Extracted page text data
:::

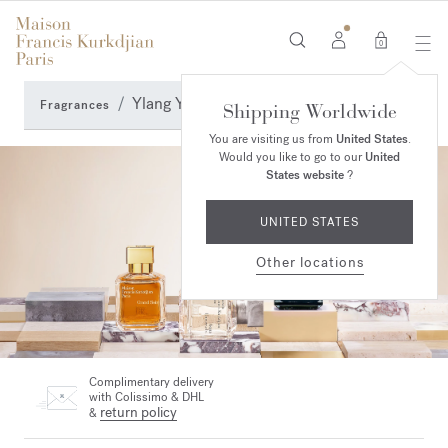
0
Ylang Ylang Perfumes
Fragrances
Shipping Worldwide
You are visiting us from
United States
.
Would you like to go to our
United
States website
?
UNITED STATES
Other locations
Complimentary delivery
with Colissimo & DHL
return policy
&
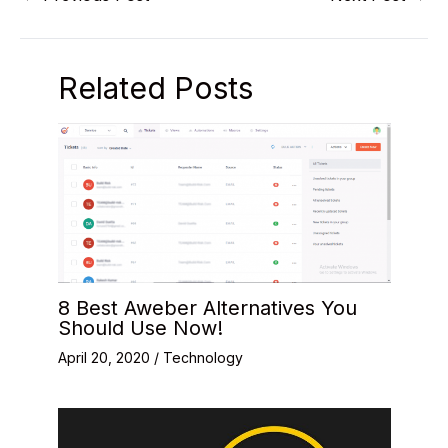
Related Posts
8 Best Aweber Alternatives You
Should Use Now!
April 20, 2020
/
Technology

:::

*What the task asks*. Give again, word for word, each line from the one holding "You are visiting us from" through the end of the entries, and leave out any picture.

*Reply to the exercise*.
You are visiting us from
United States
.
Would you like to go to our
United
States website
?
UNITED STATES
Other locations
Complimentary delivery
with Colissimo & DHL
return policy
&
Related Posts
8 Best Aweber Alternatives You
Should Use Now!
April 20, 2020
/
Technology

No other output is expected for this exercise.